=== Section Start ===

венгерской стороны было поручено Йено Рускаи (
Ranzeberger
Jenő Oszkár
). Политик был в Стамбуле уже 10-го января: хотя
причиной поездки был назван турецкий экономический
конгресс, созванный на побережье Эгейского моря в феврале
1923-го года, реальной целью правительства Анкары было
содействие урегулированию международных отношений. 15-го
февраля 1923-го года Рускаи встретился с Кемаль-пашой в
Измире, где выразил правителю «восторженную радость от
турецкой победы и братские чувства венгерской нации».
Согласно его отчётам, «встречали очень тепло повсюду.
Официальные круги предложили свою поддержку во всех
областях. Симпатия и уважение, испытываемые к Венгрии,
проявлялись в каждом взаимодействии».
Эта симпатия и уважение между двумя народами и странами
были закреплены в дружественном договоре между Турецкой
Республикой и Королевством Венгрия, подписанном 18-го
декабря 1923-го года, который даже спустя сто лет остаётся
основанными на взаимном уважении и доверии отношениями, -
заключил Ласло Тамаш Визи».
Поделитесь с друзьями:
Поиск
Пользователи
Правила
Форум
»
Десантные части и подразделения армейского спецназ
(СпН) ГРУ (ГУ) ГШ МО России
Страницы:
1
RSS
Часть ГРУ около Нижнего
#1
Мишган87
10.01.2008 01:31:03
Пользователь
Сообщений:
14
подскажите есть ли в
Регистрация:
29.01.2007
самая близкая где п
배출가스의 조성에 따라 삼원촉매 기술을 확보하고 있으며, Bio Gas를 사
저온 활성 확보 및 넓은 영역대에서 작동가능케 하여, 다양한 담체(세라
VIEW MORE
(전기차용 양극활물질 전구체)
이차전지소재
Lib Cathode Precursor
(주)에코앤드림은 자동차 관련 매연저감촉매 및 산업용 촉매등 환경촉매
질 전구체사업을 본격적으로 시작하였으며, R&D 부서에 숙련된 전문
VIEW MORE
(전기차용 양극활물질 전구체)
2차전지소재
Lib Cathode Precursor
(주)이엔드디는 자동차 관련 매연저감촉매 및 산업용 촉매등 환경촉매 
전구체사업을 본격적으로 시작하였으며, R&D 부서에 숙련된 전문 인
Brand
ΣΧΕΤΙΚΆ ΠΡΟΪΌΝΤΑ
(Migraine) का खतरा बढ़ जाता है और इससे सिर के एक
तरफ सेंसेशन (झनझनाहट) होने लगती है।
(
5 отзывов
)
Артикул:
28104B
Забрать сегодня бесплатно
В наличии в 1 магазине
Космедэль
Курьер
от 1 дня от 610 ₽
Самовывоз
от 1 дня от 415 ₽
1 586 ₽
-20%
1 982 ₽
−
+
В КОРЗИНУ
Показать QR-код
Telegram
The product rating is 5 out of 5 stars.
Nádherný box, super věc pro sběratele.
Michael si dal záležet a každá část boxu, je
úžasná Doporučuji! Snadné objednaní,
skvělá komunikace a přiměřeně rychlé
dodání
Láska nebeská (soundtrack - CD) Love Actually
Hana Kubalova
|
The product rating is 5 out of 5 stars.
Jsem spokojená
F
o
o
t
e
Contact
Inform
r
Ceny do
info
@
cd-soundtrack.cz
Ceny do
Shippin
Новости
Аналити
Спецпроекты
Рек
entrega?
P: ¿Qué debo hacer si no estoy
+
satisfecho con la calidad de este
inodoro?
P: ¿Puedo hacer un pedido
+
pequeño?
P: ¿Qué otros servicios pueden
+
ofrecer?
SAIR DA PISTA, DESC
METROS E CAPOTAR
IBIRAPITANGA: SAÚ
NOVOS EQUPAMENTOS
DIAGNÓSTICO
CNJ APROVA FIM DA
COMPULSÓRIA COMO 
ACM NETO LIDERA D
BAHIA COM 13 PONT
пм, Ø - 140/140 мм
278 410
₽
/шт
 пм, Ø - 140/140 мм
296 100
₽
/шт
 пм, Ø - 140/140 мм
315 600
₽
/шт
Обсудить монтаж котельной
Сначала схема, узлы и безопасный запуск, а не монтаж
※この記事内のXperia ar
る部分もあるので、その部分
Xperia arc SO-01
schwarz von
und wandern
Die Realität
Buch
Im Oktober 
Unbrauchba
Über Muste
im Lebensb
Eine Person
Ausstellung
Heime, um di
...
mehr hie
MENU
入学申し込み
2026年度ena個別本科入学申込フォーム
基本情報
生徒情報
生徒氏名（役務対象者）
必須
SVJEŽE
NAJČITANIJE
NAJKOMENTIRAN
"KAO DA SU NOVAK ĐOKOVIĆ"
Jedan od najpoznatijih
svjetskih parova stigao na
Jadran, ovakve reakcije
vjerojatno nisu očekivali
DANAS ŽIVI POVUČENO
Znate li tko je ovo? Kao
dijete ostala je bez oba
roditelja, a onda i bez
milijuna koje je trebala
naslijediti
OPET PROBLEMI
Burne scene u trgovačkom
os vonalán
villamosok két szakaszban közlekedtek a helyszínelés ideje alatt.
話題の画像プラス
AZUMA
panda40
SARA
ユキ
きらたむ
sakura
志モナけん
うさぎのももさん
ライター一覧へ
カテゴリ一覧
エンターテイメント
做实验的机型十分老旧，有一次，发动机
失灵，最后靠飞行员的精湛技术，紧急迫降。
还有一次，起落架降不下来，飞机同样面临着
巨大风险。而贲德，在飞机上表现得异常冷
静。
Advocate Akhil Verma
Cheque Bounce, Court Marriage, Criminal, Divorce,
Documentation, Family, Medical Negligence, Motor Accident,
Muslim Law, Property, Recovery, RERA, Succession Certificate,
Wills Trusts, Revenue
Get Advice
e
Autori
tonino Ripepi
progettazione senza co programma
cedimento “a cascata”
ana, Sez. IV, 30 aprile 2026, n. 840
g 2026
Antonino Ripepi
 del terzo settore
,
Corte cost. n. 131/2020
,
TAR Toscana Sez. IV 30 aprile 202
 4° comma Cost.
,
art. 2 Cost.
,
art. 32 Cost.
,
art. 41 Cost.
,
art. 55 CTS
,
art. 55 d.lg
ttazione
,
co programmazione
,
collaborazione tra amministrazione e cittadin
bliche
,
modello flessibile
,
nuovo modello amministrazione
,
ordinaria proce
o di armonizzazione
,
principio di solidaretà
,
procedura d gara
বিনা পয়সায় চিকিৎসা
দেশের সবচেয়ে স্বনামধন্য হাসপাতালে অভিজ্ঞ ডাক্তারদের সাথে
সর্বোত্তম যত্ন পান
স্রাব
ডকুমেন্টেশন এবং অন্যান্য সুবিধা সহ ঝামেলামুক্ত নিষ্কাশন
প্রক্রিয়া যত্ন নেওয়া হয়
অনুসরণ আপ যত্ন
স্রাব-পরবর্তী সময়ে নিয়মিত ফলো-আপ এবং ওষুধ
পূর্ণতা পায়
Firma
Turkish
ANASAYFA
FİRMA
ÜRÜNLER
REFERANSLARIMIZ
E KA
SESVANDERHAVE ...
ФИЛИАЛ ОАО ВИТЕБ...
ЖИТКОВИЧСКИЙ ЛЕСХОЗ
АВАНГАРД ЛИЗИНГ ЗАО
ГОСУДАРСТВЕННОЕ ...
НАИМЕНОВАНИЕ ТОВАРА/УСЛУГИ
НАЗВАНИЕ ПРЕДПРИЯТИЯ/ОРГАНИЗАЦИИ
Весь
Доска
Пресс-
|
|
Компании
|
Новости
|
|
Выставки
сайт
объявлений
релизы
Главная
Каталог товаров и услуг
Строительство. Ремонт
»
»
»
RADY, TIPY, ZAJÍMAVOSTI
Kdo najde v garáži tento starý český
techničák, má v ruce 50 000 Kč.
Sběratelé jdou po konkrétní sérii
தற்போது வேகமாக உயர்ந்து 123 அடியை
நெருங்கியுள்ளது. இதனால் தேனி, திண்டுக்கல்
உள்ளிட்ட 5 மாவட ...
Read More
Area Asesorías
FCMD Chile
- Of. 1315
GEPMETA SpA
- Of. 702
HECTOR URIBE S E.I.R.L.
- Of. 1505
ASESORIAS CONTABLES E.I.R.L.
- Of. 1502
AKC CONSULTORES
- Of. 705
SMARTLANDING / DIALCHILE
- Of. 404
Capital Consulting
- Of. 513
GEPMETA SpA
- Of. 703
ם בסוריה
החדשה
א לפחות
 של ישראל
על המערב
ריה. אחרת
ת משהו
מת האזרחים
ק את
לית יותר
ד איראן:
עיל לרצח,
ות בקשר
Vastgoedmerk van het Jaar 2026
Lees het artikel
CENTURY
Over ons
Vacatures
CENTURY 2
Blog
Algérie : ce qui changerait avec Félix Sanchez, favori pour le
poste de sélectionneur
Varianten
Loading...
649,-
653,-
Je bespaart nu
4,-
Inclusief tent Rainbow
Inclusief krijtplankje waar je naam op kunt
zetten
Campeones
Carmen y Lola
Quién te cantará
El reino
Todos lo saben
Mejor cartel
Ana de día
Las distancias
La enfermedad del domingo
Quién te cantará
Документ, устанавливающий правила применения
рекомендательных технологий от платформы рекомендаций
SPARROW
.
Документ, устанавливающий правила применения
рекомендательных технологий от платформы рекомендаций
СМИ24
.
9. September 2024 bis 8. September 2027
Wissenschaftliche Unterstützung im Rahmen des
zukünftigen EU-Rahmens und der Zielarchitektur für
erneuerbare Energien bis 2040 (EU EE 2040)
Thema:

=== Section End ===

* _What you should do_
Give back the records above exactly, limited to the lines between the one holding "Heime, um di" and the one holding "Cheque Bounce, Court", inclusive.

* _Your response_
Heime, um di
...
mehr hie
MENU
入学申し込み
2026年度ena個別本科入学申込フォーム
基本情報
生徒情報
生徒氏名（役務対象者）
必須
SVJEŽE
NAJČITANIJE
NAJKOMENTIRAN
"KAO DA SU NOVAK ĐOKOVIĆ"
Jedan od najpoznatijih
svjetskih parova stigao na
Jadran, ovakve reakcije
vjerojatno nisu očekivali
DANAS ŽIVI POVUČENO
Znate li tko je ovo? Kao
dijete ostala je bez oba
roditelja, a onda i bez
milijuna koje je trebala
naslijediti
OPET PROBLEMI
Burne scene u trgovačkom
os vonalán
villamosok két szakaszban közlekedtek a helyszínelés ideje alatt.
話題の画像プラス
AZUMA
panda40
SARA
ユキ
きらたむ
sakura
志モナけん
うさぎのももさん
ライター一覧へ
カテゴリ一覧
エンターテイメント
做实验的机型十分老旧，有一次，发动机
失灵，最后靠飞行员的精湛技术，紧急迫降。
还有一次，起落架降不下来，飞机同样面临着
巨大风险。而贲德，在飞机上表现得异常冷
静。
Advocate Akhil Verma
Cheque Bounce, Court Marriage, Criminal, Divorce,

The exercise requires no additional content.